Rebak and Macaluso v. Access Worldwide Communications, Inc., United States District Court – District of New Jersey, 01-3221 (JWB), (05/29/2001).

 

    Nature of Matter:    Mr. Rebak and Mr. Macaluso, two former employees, claim they are owed certain sums pursuant to a term sheet dated September 23, 1999. This term sheet proposed an amendment to the Phoenix Marketing acquisition documents and enactment of the new terms would have altered the pay out with fixed payments over ten years with interest. The Corporation maintains that the amendment was never agreed upon, and the Corporation has therefore performed under existing agreements. Mr. Rebak and Mr. Macaluso have asked for $850,0000 plus attorney’s fees.

 

    Progress to Date:    On August 5, 2003, the court entered summary judgment against the plaintiffs on all counts, and dismissed the case in its entirety. Plaintiffs have thirty (30) days in which to appeal.

 

    Intended Response:    If Plaintiffs appeal, management will defend vigorously.

 

    Likelihood of Unfavorable Outcome:    Not determinable at this time, but the summary judgment order in our favor was emphatic.

 

AM Medica v. Suzanne Kilgallen, United States District Court – Southern District of New York, 03 Civ 1519VM, (03/05/2003).

 

    Nature of Matter:    This action was brought by the Company’s AM Medica subsidiary in order to force a former employee to abide by the non-compete and confidentiality portions of her employment contract. The action also includes a damage claim for $1.0 million in compensatory damages and $5.0 million in punitive damages.

 

    Progress to Date:    The Company has hired local counsel in New York, Katten Muchin Zavis Rosenman. Suit has been filed. The suit has been dismissed by the lower court and is currently on appeal in the Second Circuit.

 

    Intended Response:    Plaintiff Case.

 

    Likelihood of Unfavorable Outcome:    Plaintiff Case.

 

Access Worldwide Communications, Inc. v. MTI Information Technologies, LLC, Circuit Court of the 17th Judicial Circuit, in and for Broward County, Florida, 0312385 (7/18/03; MTI Information Technologies, LLC v. Access Worldwide Communications, Inc, United States District Court, Eastern District of Pennsylvania, 03-4465.

 

    Nature of Matter:    Access sued MTI for over $600,000.00 in receivables past due. MTI sued Access seeking damages for alleged breaches of contract and tortious interference.
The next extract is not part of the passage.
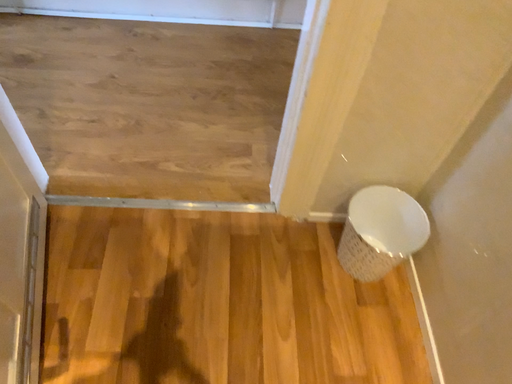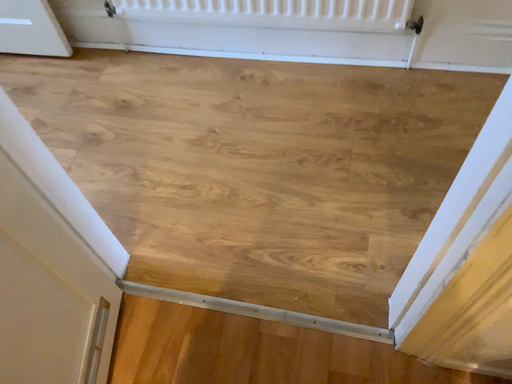 Question: How did the camera likely rotate when shooting the video?

Choices:
 (A) rotated left
 (B) rotated right

Answer: (A)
    Progress to Date:    Access has obtained service of process on MTI in the Florida suit; MTI’s response is due August 11, 2003. In the Pennsylvania action, Access recently removed the action to federal court, and intends to seek to dismiss for lack of jurisdiction or, alternatively, to transfer to Florida.

 

    Intended Response:    Access intends to prosecute its claims, and to defend against MTI’s, vigorously.

 

    Likelihod of Unfavorable Outcome:    Undeterminable. However, MTI on numerous occasions acknowledged its debt to Access, in writing, and at no time prior to Access’s decision to sue did MTI inform Access of any breach of contract issues.